Describes the columns of the input |popy| file:-

.. code-block:: pyml

    INPUT_POPY_FIELDS:
        time_field: TIME
        id_field: ID
        type_field: TYPE
        dv_fields: ['DV_CENTRAL']
        amt_fields: ['AMT']
        rate_fields: []
        dur_fields: []
        dose_labels: ['']
    
Here 'time_field', 'id_field' and 'type_field' are the |popy| data file :ref:`required_fields`. They default to the above values.

The 'dv_fields' is a list of |popy| :ref:`obs_fields` that will be moved into the |nonmem| |dv| field. Note you can specify multiple observed columns, each observed field will result in extra rows in the |nonmem| data output, as |nonmem| only ever has **one** |dv| observation column.  

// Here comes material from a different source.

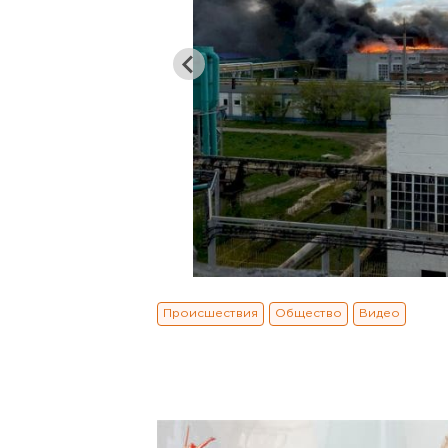
Происшествия
Общество
Видео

The 'amt_fields' is a list of |popy| :ref:`dosing_fields`, |ie| columns that contain dose amounts. Similar to the 'dv_fields', if you specify multiple dosing amount columns, then the |nonmem| data output will contain extra rows, as |nonmem| only has one |nm_amt| field.

The 'rate_fields' and 'dur_fields' are blank because we only have bolus dosing here. If you have infusion dosing then add the :ref:`@inf_rate` and :ref:`@inf_dur` rate and duration parameters here.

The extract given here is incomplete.